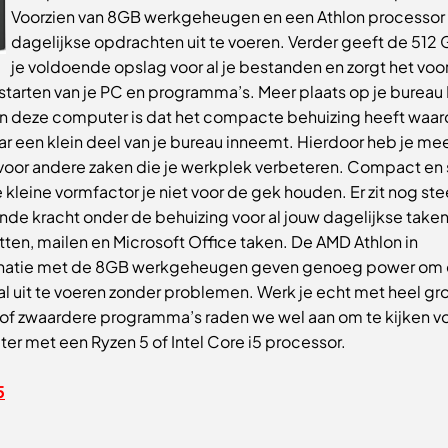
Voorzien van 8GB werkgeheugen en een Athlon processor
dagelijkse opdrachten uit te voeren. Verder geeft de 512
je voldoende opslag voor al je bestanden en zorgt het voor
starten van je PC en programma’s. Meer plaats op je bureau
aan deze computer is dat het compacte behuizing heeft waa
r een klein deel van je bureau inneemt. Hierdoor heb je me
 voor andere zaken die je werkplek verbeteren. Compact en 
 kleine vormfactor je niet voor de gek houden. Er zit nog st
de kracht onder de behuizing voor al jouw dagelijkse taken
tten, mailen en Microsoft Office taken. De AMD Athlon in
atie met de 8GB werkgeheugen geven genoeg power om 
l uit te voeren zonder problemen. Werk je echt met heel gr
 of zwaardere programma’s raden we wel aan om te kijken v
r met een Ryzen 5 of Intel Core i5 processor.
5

________________

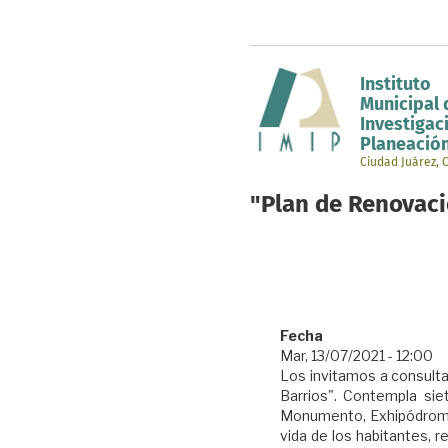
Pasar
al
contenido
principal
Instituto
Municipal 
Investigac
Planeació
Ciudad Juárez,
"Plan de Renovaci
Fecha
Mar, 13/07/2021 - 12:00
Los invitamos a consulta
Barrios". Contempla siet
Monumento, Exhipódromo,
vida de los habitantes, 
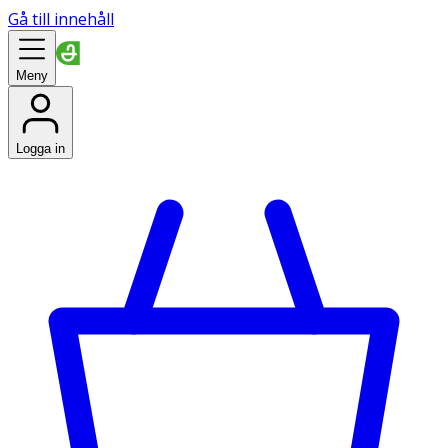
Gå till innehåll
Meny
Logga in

________________

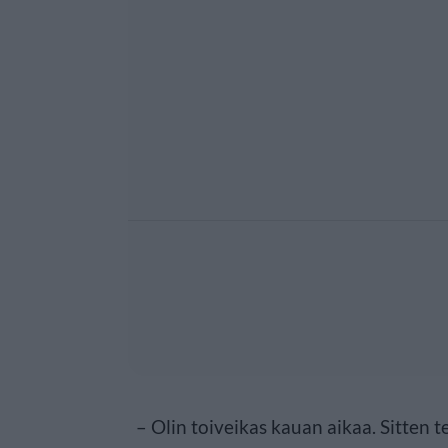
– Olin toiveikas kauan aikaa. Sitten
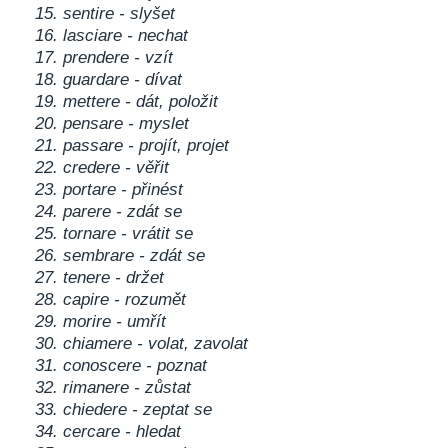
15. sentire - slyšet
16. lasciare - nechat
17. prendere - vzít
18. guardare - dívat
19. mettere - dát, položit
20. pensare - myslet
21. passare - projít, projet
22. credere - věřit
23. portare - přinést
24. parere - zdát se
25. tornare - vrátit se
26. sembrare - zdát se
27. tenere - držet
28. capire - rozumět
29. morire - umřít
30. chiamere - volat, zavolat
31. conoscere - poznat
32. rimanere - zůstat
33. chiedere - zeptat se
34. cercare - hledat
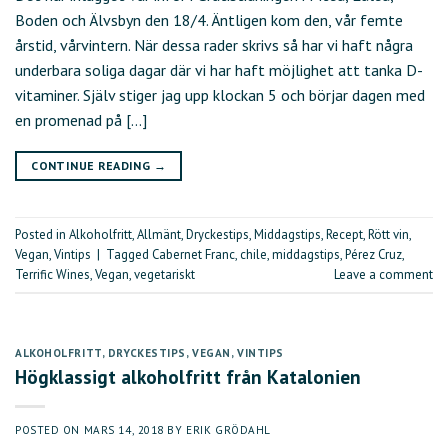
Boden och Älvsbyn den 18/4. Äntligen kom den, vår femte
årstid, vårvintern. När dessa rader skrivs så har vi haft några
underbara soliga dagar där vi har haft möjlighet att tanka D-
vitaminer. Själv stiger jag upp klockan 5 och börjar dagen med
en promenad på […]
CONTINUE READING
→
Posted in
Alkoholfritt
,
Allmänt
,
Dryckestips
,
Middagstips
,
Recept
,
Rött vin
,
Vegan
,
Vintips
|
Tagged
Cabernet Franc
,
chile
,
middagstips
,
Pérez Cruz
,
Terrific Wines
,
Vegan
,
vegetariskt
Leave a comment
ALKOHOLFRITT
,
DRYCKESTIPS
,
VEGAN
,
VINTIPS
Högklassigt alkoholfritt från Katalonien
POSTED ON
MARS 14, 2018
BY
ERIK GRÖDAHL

________________

= EXERCISE =
Word for word, restate the lines of the listing above starting at the line with "22. credere - věřit" and ending at the line with "32. rimanere - zůstat", and nothing outside them.

= PROBLEM SOLUTION =
22. credere - věřit
23. portare - přinést
24. parere - zdát se
25. tornare - vrátit se
26. sembrare - zdát se
27. tenere - držet
28. capire - rozumět
29. morire - umřít
30. chiamere - volat, zavolat
31. conoscere - poznat
32. rimanere - zůstat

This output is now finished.